18 February 2011

Scalacheck generators for JSON

More than 6 months without a single post, because I've been focusing on the creation of specs2, which should be out in a few weeks (if you want to access the preview drop me a line).

Among the new features of specs2 there will be JSON matchers to help those of you handling JSON data. When developing those matchers I used ScalaCheck to test some of the utility functions I was using.

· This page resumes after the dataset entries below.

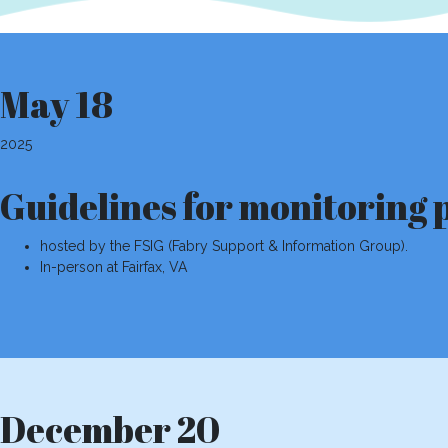
May 18
2025
Guidelines for monitoring 
hosted by the FSIG (Fabry Support & Information Group).
In-person at Fairfax, VA
December 20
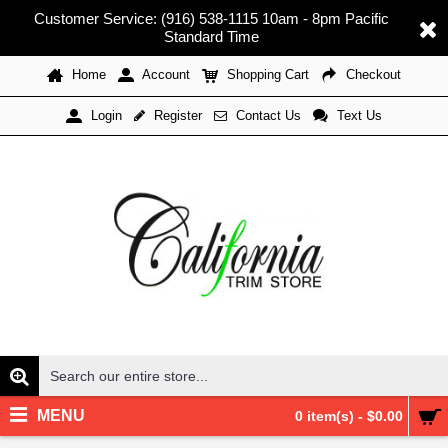
Customer Service: (916) 538-1115 10am - 8pm Pacific
Standard Time
Home
Account
Shopping Cart
Checkout
Register
Contact Us
Text Us
Login
MENU
0 item(s) - $0.00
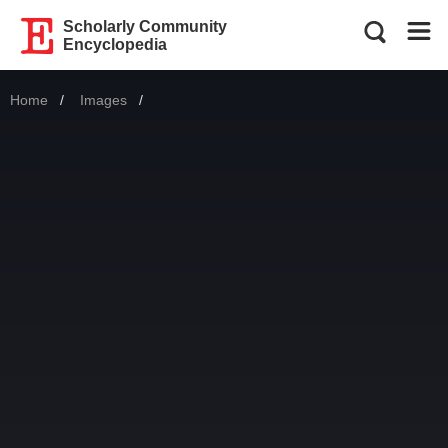
Scholarly Community
Encyclopedia
Home
Images
Current:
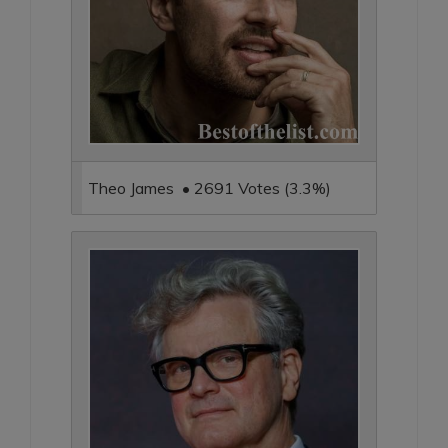
Theo James • 2691 Votes (3.3%)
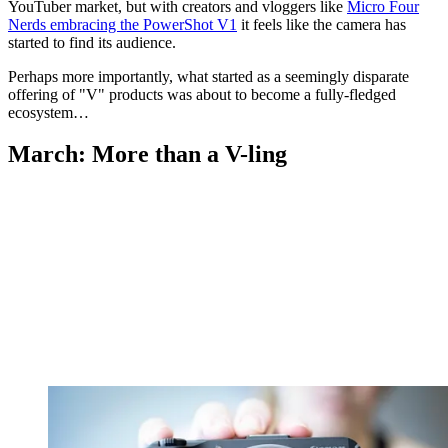
YouTuber market, but with creators and vloggers like
Micro Four
Nerds embracing the PowerShot V1
it feels like the camera has
started to find its audience.
Perhaps more importantly, what started as a seemingly disparate
offering of "V" products was about to become a fully-fledged
ecosystem…
March: More than a V-ling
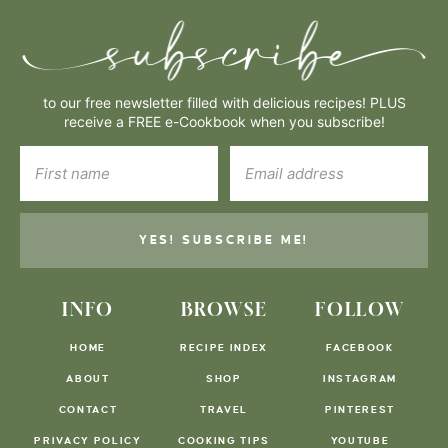
to our free newsletter filled with delicious recipes! PLUS
receive a FREE e-Cookbook when you subscribe!
YES! SUBSCRIBE ME!
INFO
BROWSE
FOLLOW
HOME
RECIPE INDEX
FACEBOOK
ABOUT
SHOP
INSTAGRAM
CONTACT
TRAVEL
PINTEREST
PRIVACY POLICY
COOKING TIPS
YOUTUBE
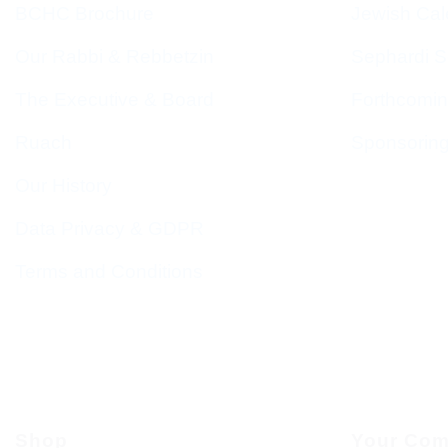
BCHC Brochure
Jewish Cal
Our Rabbi & Rebbetzin
Sephardi S
The Executive & Board
Forthcomin
Ruach
Sponsorin
Our History
Data Privacy & GDPR
Terms and Conditions
Shop
Your Com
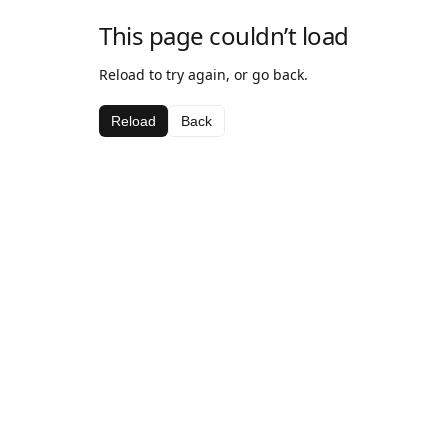
This page couldn’t load
Reload to try again, or go back.
Reload
Back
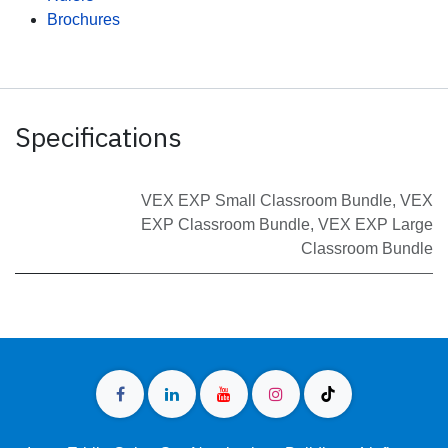
Brochures
Specifications
VEX EXP Small Classroom Bundle
,
VEX
EXP Classroom Bundle
,
VEX EXP Large
Classroom Bundle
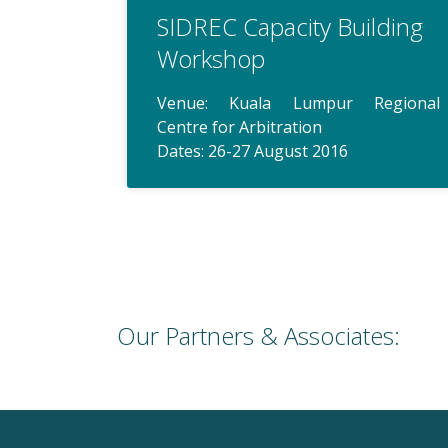
SIDREC Capacity Building
Workshop
Venue: Kuala Lumpur Regional
Centre for Arbitration
Dates: 26-27 August 2016
Our Partners & Associates:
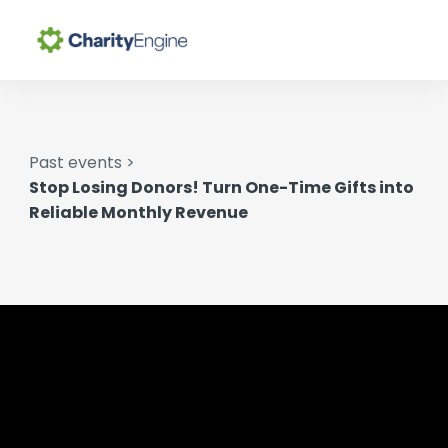
Search for topics or
Why CharityEngine
resources
Enter your search below and hit enter or click the search
Past events >
Product
icon.
Stop Losing Donors! Turn One-Time Gifts into
Reliable Monthly Revenue
Resources
Pricing
Academy
Help Center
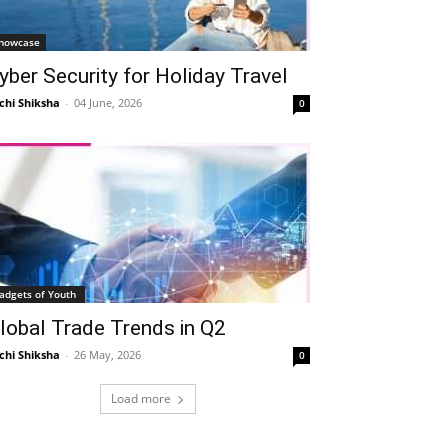
howcase
yber Security for Holiday Travel
chi Shiksha
-
04 June, 2026
0
adgets of Youth
lobal Trade Trends in Q2
chi Shiksha
-
26 May, 2026
0
Load more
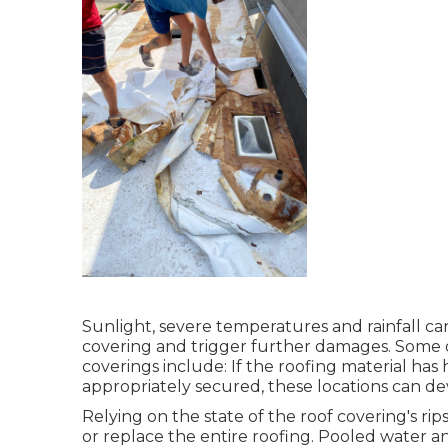
Sunlight, severe temperatures and rainfall c
covering and trigger further damages. Some 
coverings include: If the roofing material has 
appropriately secured, these locations can de
Relying on the state of the roof covering's rip
or replace the entire roofing. Pooled water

I want to show here that writing custom data generators with ScalaCheck is really easy and almost follows the grammar for the data.

Here's the code:

* Generator of JSONType objects with a given tree depth
import util.parsing.json._
import org.scalacheck._
import Gen._

trait JsonGen {

implicit def arbitraryJsonType: Arbitrary[JSONType] =
Arbitrary { sized(depth => jsonType(depth)) }

/** generate either a JSONArray or a JSONObject */
def jsonType(depth: Int): Gen[JSONType] = oneOf(jsonArray(depth), jsonObject(depth))

/** generate a JSONArray */
def jsonArray(depth: Int): Gen[JSONArray] = for {
n <- choose(1, 4)
vals <- values(n, depth)
} yield JSONArray(vals)

/** generate a JSONObject */
def jsonObject(depth: Int): Gen[JSONObject] = for {
n <- choose(1, 4)
ks <- keys(n)
vals <- values(n, depth)
} yield JSONObject(Map((ks zip vals):_*))

/** generate a list of keys to be used in the map of a JSONObject */
def keys(n: Int) = listOfN(n, oneOf("a", "b", "c"))

* generate a list of values to be used in the map of a JSONObject or in the list
* of a JSONArray.
def values(n: Int, depth: Int) = listOfN(n, value(depth))

* generate a value to be used in the map of a JSONObject or in the list
* of a JSONArray.
def value(depth: Int) =
if (depth == 0)
oneOf(jsonType(depth - 1), terminalType)

/** generate a terminal value type */
def terminalType = oneOf(1, 2, "m", "n", "o")
/** import the members of that object to use the implicit arbitrary[JSONType] */
object JsonGen extends JsonGen

Two things to notice in the code above:

  • The generators are recursively defined, which makes sense because the JSON data format is recursive. For example a jsonArray contains values which can be a terminalType or a jsonType. But jsonType can itself be a jsonArray

  • The top generator used in the definition of the Arbitrary[JSONType] is using a "sized" generator. This means that we can tweak the ScalaCheck parameters to use a specific "size" for our generated data. Here I've choosen to define "size" as being the depth of the generated JSON trees. This depth parameter is propagated to all generators until the value generator. If depth is 0 when using that generator, this means that we reached the bottom of the Tree so we need a "terminal" value. Otherwise we generate another JSON object with a decremented depth.

You can certainly tweak the code above using other ScalaCheck generators to obtain more random trees (the one above is too balanced), with a broader range of values but this should get you started. It was definitely good enough for me as I spotted a bug in my code on the first run!